Une étude de l'Institut de veille sanitaire (InVS) menée en 2010 et 2011 indique que 29 % des personnes prostituées déclaraient avoir eu des pensées suicidaires contre 3 % à 4 % en population générale.
Il faut donc apporter une attention sanitaire particulière aux prostituées.
La prostitution n'est pas une activité comme une autre. Elle n'est pour personne un projet de vie. Les survivantes de la prostitution, parlent de ces actes sexuels répétés, consentis mais non désirés. Elles disent à quel point l'estime de soi est rapidement mise à mal, comment une dissociation de personnalité permet seule de tenir. C'est une violence avec de lourdes conséquences physiques et psychiques sur ces personnes.
D'autre part, si ce texte devait comporter à la fois le délit de racolage et aucune responsabilisation du client, nous serions dans le statu quo et vous conforteriez les réseaux de traite des prostituées, et leur financement par l'achat d'actes sexuels.
La responsabilisation du client permet au troisième acteur du système prostitutionnel de ne pas rester invisible. Le client. C'est lui qui crée la demande.
Permettez moi d'abord de rappeler qu'en France, depuis 2002, l'achat d'acte sexuel est sanctionné lorsque la personne prostituée est mineure ou particulièrement vulnérable (handicapée ou enceinte).

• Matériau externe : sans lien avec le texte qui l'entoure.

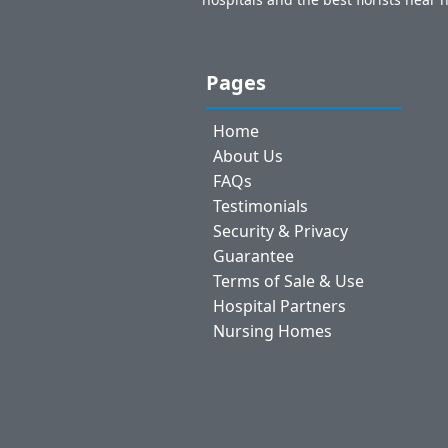
Pages
Home
About Us
FAQs
Testimonials
Security & Privacy
Guarantee
Terms of Sale & Use
Hospital Partners
Nursing Homes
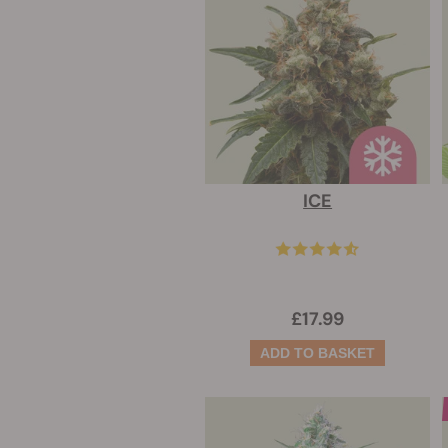
ICE
£17.99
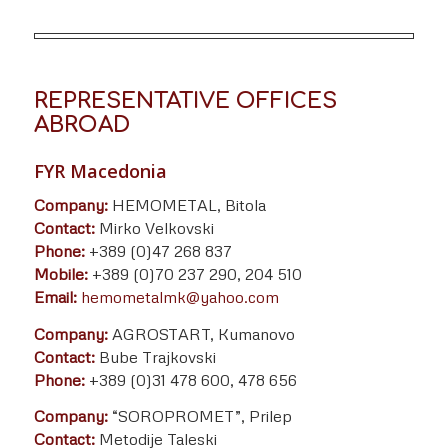
REPRESENTATIVE OFFICES
ABROAD
FYR Macedonia
Company:
HEMOMETAL, Bitola
Contact:
Mirko Velkovski
Phone:
+389 (0)47 268 837
Mobile:
+389 (0)70 237 290, 204 510
Email:
hemometalmk@yahoo.com
Company:
AGROSTART, Kumanovo
Contact:
Bube Trajkovski
Phone:
+389 (0)31 478 600, 478 656
Company:
“SOROPROMET”, Prilep
Contact:
Metodije Taleski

Il ne s'agit donc pas de créer une nouvelle infraction mais de l'étendre à tous les achats d'acte sexuel quelques soient les caractéristiques de la personne prostituée. Il a été choisi de ne pas en faire un délit mais une contravention de 5ème classe (pas de peine de prison encourue, 1 500 euros d'amende).
Mais l'enjeu est au-delà du droit, c'est aussi un message clair qui est envoyé.
La loi vient dire au client, qu'acheter un corps, est punissable et qu'il participe, par ses actes au financement du système prostitutionnel.
Enfin, la loi vient dire aux réseaux qu'ils ne sont pas les bienvenus en France.
Pour assurer la cohérence du texte, il faut protéger les prostituées. La suppression du délit de racolage, au profit de l'instauration d'un parcours de sortie de la prostitution, renverse totalement l'approche. D'une délinquante, la loi fait une victime. Cela est juste.
Il faudra que l'État assume son rôle en abondant le fonds, prévu à la mesure 11 du plan de lutte contre la traite des êtres humains, qui vise à financer les parcours de retour à une vie normale.
Pour finir mon propos, je tiens à dire que plus globalement encore, ce choix de lutte contre le système prostitutionnel s'inscrit dans un contexte plus large : l'égalité entre les femmes et les hommes. Celle-ci ne sera pas possible, tant que le corps des femmes restera un objet que l'on peut s'acheter.
Victor Hugo écrivait : « On dit que l'esclavage a disparu de la civilisation européenne. C'est une erreur. Il existe toujours. Mais il ne pèse plus que sur la femme, et il s'appelle prostitution ».
Alors soyons à la hauteur de nos engagements.